-------- Given data
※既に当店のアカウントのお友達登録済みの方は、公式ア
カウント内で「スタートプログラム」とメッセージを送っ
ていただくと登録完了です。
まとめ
----------------
● **What is required**
Transcribe the material above in its entirety. Match it exactly.

● **Output of the task**
※既に当店のアカウントのお友達登録済みの方は、公式ア
カウント内で「スタートプログラム」とメッセージを送っ
ていただくと登録完了です。
まとめ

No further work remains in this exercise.